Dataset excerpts
=== Section Start ===
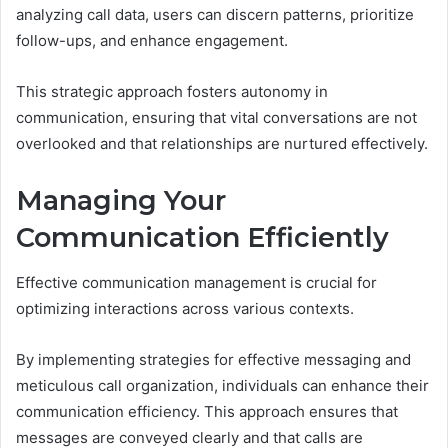
analyzing call data, users can discern patterns, prioritize
follow-ups, and enhance engagement.
This strategic approach fosters autonomy in
communication, ensuring that vital conversations are not
overlooked and that relationships are nurtured effectively.
Managing Your
Communication Efficiently
Effective communication management is crucial for
optimizing interactions across various contexts.
By implementing strategies for effective messaging and
meticulous call organization, individuals can enhance their
communication efficiency. This approach ensures that
messages are conveyed clearly and that calls are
=== Section End ===
▸ Description of the task: The records above should be reproduced exactly, with no pictures included.

▸ Output of the task:
analyzing call data, users can discern patterns, prioritize
follow-ups, and enhance engagement.
This strategic approach fosters autonomy in
communication, ensuring that vital conversations are not
overlooked and that relationships are nurtured effectively.
Managing Your
Communication Efficiently
Effective communication management is crucial for
optimizing interactions across various contexts.
By implementing strategies for effective messaging and
meticulous call organization, individuals can enhance their
communication efficiency. This approach ensures that
messages are conveyed clearly and that calls are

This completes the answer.